**DIRECTIONS**
Transcribe the records below in full; pictures stay out of the copy.

Stored entries:
***

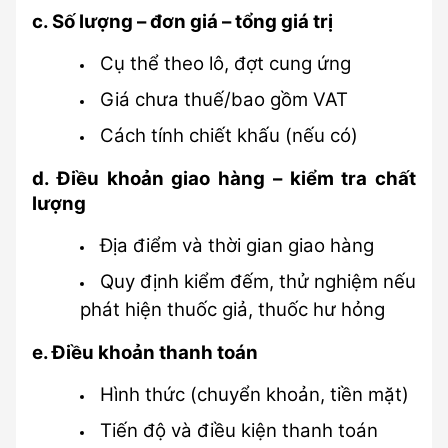
c. Số lượng – đơn giá – tổng giá trị
Cụ thể theo lô, đợt cung ứng
Giá chưa thuế/bao gồm VAT
Cách tính chiết khấu (nếu có)
d. Điều khoản giao hàng – kiểm tra chất 
lượng
Địa điểm và thời gian giao hàng
Quy định kiểm đếm, thử nghiệm nếu 
phát hiện thuốc giả, thuốc hư hỏng
e. Điều khoản thanh toán
Hình thức (chuyển khoản, tiền mặt)
Tiến độ và điều kiện thanh toán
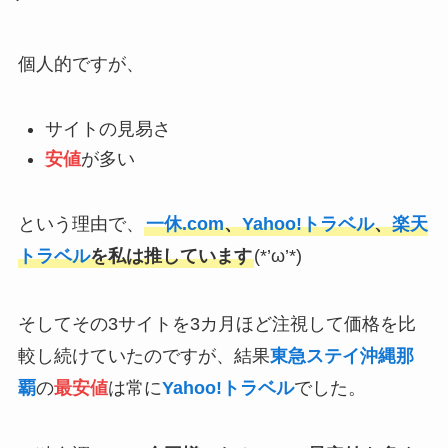
個人的ですが、
サイトの見易さ
安値
が多い
という理由で、
一休.com
、
Yahoo!トラベル
、
楽天
トラベル
を私は推しています
(*’ω’*)
そしてその3サイトを3カ月ほど注視して価格を比
較し続けていたのですが、結果
東急ステイ沖縄那
覇
の
最安値
は常に
Yahoo!トラベル
でした。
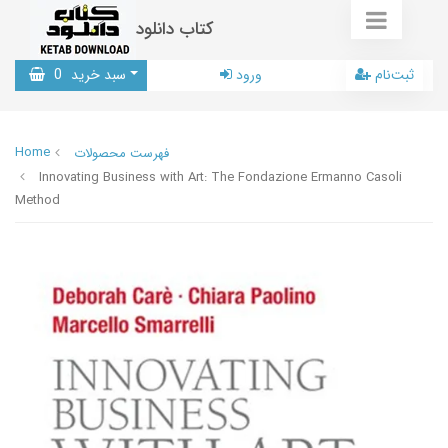
کتاب دانلود
ثبت‌نام
ورود
سبد خرید
0
Home
فهرست محصولات
Innovating Business with Art: The Fondazione Ermanno Casoli
Method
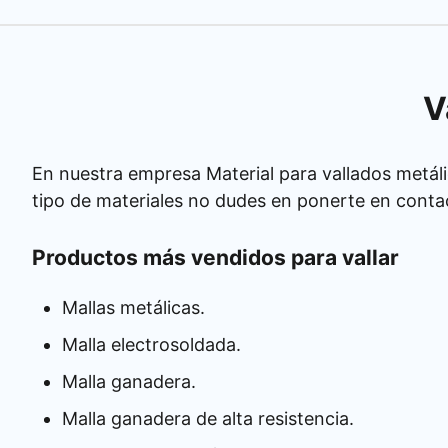
V
En nuestra empresa Material para vallados metáli
tipo de materiales no dudes en ponerte en conta
Productos más vendidos para vallar
Mallas metálicas.
Malla electrosoldada.
Malla ganadera.
Malla ganadera de alta resistencia.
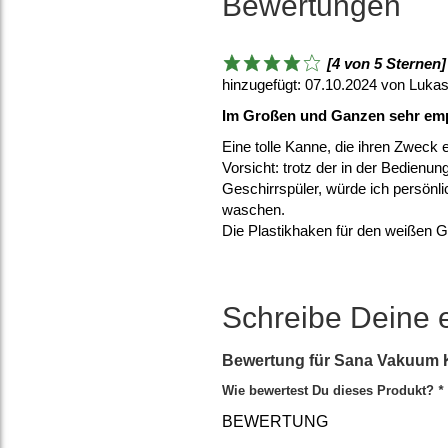
Bewertungen
[4 von 5 Sternen]
hinzugefügt: 07.10.2024 von Luka
Im Großen und Ganzen sehr em
Eine tolle Kanne, die ihren Zweck er
Vorsicht: trotz der in der Bedien
Geschirrspüler, würde ich persönl
waschen.
Die Plastikhaken für den weißen Gr
Schreibe Deine 
Bewertung für
Sana Vakuum K
Wie bewertest Du dieses Produkt?
*
BEWERTUNG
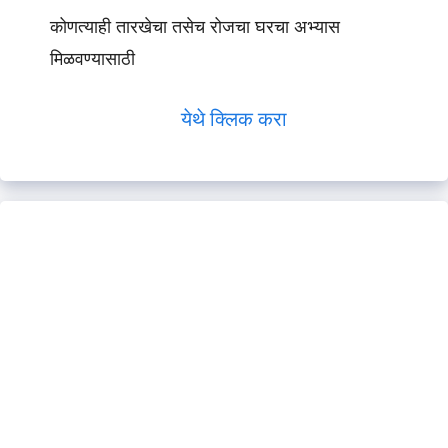
कोणत्याही तारखेचा तसेच रोजचा घरचा अभ्यास
मिळवण्यासाठी
येथे क्लिक करा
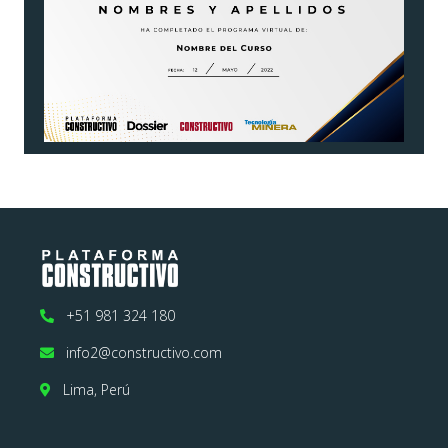
+51 981 324 180
info2@constructivo.com
Lima, Perú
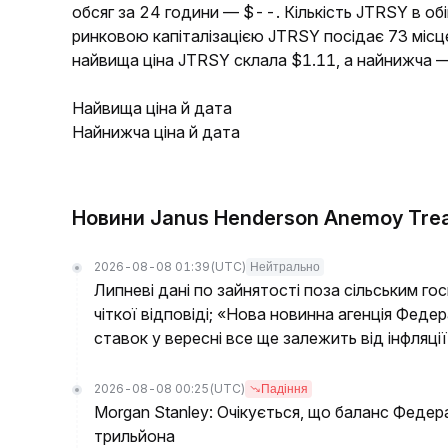
обсяг за 24 години — $--. Кількість JTRSY в обі
ринковою капіталізацією JTRSY посідає 73 місц
найвища ціна JTRSY склала $1.11, а найнижча —
Найвища ціна й дата
Найнижча ціна й дата
Новини Janus Henderson Anemoy Trea
2026-08-08 01:39
(UTC)
Нейтрально
Липневі дані по зайнятості поза сільським г
чіткої відповіді; «Нова новинна агенція Феде
ставок у вересні все ще залежить від інфляції
2026-08-08 00:25
(UTC)
Падіння
Morgan Stanley: Очікується, що баланс Федер
трильйона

***

**EXERCISE SOLUTION**
c. Số lượng – đơn giá – tổng giá trị
Cụ thể theo lô, đợt cung ứng
Giá chưa thuế/bao gồm VAT
Cách tính chiết khấu (nếu có)
d. Điều khoản giao hàng – kiểm tra chất 
lượng
Địa điểm và thời gian giao hàng
Quy định kiểm đếm, thử nghiệm nếu 
phát hiện thuốc giả, thuốc hư hỏng
e. Điều khoản thanh toán
Hình thức (chuyển khoản, tiền mặt)
Tiến độ và điều kiện thanh toán
個人的ですが、
サイトの見易さ
安値
が多い
という理由で、
一休.com
、
Yahoo!トラベル
、
楽天
トラベル
を私は推しています
(*’ω’*)
そしてその3サイトを3カ月ほど注視して価格を比
較し続けていたのですが、結果
東急ステイ沖縄那
覇
の
最安値
は常に
Yahoo!トラベル
でした。
کتاب دانلود
ثبت‌نام
ورود
سبد خرید
0
Home
فهرست محصولات
Innovating Business with Art: The Fondazione Ermanno Casoli
Method
V
En nuestra empresa Material para vallados metáli
tipo de materiales no dudes en ponerte en conta
Productos más vendidos para vallar
Mallas metálicas.
Malla electrosoldada.
Malla ganadera.
Malla ganadera de alta resistencia.
Bewertungen
[4 von 5 Sternen]
hinzugefügt: 07.10.2024 von Luka
Im Großen und Ganzen sehr em
Eine tolle Kanne, die ihren Zweck er
Vorsicht: trotz der in der Bedien
Geschirrspüler, würde ich persönl
waschen.
Die Plastikhaken für den weißen Gr
Schreibe Deine 
Bewertung für
Sana Vakuum K
Wie bewertest Du dieses Produkt?
*
BEWERTUNG
कोणत्याही तारखेचा तसेच रोजचा घरचा अभ्यास
मिळवण्यासाठी
येथे क्लिक करा
+51 981 324 180
info2@constructivo.com
Lima, Perú
обсяг за 24 години — $--. Кількість JTRSY в обі
ринковою капіталізацією JTRSY посідає 73 місц
найвища ціна JTRSY склала $1.11, а найнижча —
Найвища ціна й дата
Найнижча ціна й дата
Новини Janus Henderson Anemoy Trea
2026-08-08 01:39
(UTC)
Нейтрально
Липневі дані по зайнятості поза сільським г
чіткої відповіді; «Нова новинна агенція Феде
ставок у вересні все ще залежить від інфляції
2026-08-08 00:25
(UTC)
Падіння
Morgan Stanley: Очікується, що баланс Федер
трильйона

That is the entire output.